EA lawyers have successfully represented tax fraud whistleblowers for years, even before whistleblower rewards became mandatory. The Tax Relief and Health Care Act of 2006, signed into law on December 20, 2006, amended the Internal Revenue Code to provide for substantially increased rewards for tax fraud whistleblowers.
The new law applies to claims for rewards in cases in which the potential amount owed to the IRS for taxes, penalties, and interests exceeds $2 million and, in cases of individuals, the taxpayer's gross annual income must exceed $200,000.
The new law provides a minimum reward of 15% and a maximum reward of 30%. This is a substantial increase over the previous regulations that provided a minimum discretionary recovery of 1% and a maximum recovery of 15% for whistleblowers.
The new law also provides that IRS must make a reward payment in those cases in which pursues a remedy against a taxpayer based upon information provided by the whistleblower.

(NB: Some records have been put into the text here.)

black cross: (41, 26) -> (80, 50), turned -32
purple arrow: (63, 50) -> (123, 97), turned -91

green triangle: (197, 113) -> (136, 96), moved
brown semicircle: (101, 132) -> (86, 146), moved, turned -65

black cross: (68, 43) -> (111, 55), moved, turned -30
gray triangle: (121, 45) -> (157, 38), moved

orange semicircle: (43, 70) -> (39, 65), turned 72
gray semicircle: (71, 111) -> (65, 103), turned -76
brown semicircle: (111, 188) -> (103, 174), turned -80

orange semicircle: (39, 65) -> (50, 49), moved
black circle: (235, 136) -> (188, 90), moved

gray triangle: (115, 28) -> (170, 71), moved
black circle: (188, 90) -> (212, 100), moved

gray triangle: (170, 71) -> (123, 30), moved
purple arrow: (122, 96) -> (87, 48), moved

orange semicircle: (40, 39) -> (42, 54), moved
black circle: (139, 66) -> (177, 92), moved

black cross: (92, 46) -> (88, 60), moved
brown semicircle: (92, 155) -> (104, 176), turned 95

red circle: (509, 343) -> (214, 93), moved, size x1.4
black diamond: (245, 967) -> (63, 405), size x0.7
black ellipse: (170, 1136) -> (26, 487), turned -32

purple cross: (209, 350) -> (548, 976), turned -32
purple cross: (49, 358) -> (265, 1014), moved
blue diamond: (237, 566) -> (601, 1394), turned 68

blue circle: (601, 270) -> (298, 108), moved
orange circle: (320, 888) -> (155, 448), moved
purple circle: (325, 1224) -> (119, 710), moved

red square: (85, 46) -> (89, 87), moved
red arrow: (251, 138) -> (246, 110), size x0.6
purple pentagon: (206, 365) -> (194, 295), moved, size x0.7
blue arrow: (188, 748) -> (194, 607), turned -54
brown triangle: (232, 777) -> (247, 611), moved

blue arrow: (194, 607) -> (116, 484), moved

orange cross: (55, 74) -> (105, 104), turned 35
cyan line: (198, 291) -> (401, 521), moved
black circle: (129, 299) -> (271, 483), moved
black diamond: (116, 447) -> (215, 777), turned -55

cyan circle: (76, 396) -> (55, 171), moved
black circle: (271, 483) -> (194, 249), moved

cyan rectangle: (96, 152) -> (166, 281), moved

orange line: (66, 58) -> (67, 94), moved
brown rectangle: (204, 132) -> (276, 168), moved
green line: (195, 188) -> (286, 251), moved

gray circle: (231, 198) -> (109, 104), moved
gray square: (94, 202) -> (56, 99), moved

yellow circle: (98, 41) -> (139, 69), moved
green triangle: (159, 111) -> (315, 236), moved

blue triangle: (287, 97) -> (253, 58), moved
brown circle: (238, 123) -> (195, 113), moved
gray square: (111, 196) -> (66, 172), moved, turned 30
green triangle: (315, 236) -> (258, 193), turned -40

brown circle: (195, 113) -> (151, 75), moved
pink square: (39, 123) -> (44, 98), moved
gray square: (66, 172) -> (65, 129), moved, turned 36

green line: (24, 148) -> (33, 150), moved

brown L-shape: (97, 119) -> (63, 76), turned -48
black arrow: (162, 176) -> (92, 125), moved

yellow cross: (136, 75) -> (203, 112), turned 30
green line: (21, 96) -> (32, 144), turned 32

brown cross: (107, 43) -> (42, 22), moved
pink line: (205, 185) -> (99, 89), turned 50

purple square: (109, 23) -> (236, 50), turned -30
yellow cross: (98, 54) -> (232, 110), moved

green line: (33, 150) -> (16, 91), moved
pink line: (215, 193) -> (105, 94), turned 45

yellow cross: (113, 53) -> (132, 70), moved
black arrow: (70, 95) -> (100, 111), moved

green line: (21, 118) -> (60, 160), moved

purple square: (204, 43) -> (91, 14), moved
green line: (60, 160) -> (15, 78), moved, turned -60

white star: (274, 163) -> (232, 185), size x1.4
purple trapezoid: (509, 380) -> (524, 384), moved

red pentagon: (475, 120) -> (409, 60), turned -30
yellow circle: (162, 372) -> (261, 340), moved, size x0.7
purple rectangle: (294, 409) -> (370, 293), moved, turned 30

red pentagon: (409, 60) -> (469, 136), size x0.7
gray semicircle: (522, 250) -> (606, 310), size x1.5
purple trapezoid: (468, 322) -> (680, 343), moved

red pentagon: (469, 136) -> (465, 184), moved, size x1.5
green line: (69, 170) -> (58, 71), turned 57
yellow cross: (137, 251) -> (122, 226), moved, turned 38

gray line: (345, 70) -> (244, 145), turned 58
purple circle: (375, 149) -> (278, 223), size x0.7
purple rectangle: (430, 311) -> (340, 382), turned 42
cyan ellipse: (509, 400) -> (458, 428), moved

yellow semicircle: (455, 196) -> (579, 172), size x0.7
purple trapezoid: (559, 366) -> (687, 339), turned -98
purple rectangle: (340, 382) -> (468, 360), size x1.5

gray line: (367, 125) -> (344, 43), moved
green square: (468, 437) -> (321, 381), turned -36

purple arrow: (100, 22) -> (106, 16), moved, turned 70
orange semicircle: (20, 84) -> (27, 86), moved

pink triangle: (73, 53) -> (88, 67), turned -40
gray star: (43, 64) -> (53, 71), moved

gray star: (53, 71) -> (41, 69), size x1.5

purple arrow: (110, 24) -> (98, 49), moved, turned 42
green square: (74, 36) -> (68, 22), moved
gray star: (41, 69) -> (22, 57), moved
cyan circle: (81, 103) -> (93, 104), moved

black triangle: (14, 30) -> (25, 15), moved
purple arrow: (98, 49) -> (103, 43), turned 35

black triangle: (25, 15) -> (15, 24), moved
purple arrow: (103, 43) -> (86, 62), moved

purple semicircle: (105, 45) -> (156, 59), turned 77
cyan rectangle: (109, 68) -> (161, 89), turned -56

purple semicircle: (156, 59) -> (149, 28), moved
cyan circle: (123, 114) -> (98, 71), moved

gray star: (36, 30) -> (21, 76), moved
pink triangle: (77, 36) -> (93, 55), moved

This mandatory requirement that the IRS pay a reward is a drastic change from the previous regulation that, in effect, gave the IRS the discretion to decide whether a reward was appropriate in any given circumstance.
The new law also provides whistleblowers the right to appeal the denial or amount of a reward to the Tax Court. Again this is a significant change to existing law strengthening the rights of whistleblowers, who under previous regulations could not appeal a decision by the IRS as to the amount of a reward or whether a reward was appropriate. The new law does place a cap of 10% on rewards if the IRS determines that the whistleblower's information was not the original source of information but still contributes to the additional collection. However, whistleblowers who planned or initiated the tax scheme may be barred from recovering a reward.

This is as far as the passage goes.